#### [ASSIGNMENT]
Find the line containing "Wrap output in <instances>...</instances>. Outline" in the entries below. Reproduce that line and each one after it to the end, exactly, with no other lines.

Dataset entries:
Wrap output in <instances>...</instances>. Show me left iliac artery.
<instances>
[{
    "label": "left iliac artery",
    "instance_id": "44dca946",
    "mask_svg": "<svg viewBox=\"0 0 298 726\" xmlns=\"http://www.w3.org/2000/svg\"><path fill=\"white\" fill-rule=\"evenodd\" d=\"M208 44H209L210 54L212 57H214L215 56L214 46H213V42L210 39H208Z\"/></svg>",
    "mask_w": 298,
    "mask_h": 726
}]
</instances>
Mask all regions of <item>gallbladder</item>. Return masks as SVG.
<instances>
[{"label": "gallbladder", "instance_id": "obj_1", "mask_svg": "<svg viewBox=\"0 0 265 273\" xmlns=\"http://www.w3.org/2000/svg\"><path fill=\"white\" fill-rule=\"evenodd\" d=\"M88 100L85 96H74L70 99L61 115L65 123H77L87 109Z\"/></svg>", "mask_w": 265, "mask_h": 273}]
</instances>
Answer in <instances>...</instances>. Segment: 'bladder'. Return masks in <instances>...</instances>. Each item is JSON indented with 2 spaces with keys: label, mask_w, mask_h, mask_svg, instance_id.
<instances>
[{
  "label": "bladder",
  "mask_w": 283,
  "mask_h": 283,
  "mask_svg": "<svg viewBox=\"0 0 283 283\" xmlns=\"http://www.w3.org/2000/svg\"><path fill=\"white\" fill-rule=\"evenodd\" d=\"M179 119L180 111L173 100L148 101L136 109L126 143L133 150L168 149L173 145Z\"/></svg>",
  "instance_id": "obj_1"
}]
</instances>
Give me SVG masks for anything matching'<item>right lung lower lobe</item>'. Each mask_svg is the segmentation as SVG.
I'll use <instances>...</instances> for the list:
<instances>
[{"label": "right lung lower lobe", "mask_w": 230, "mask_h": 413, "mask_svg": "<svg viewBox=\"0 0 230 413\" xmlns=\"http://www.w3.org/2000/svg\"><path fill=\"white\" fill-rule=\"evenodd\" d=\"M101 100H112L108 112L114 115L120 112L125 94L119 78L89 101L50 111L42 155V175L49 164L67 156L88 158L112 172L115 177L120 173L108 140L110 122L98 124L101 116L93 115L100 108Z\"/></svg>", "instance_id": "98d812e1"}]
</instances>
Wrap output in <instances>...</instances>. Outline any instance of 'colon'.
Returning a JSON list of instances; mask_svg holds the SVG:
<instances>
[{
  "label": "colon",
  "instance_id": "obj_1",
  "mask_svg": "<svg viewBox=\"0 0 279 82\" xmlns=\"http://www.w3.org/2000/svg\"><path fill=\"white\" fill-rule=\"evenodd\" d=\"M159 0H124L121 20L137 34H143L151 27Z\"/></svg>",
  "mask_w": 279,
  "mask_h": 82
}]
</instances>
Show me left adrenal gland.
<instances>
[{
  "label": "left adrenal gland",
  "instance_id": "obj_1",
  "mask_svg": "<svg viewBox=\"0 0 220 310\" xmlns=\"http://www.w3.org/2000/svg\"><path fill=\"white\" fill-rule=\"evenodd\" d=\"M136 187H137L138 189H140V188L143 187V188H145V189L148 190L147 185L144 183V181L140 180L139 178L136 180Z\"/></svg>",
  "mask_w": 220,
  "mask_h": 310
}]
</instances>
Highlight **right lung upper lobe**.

#### [YOUR SOLUTION]
Wrap output in <instances>...</instances>. Outline any instance of 'colon'.
Returning a JSON list of instances; mask_svg holds the SVG:
<instances>
[{
  "label": "colon",
  "instance_id": "obj_1",
  "mask_svg": "<svg viewBox=\"0 0 279 82\" xmlns=\"http://www.w3.org/2000/svg\"><path fill=\"white\" fill-rule=\"evenodd\" d=\"M159 0H124L121 20L137 34H143L151 27Z\"/></svg>",
  "mask_w": 279,
  "mask_h": 82
}]
</instances>
Show me left adrenal gland.
<instances>
[{
  "label": "left adrenal gland",
  "instance_id": "obj_1",
  "mask_svg": "<svg viewBox=\"0 0 220 310\" xmlns=\"http://www.w3.org/2000/svg\"><path fill=\"white\" fill-rule=\"evenodd\" d=\"M136 187H137L138 189H140V188L143 187V188H145V189L148 190L147 185L144 183V181L140 180L139 178L136 180Z\"/></svg>",
  "mask_w": 220,
  "mask_h": 310
}]
</instances>
Highlight **right lung upper lobe**.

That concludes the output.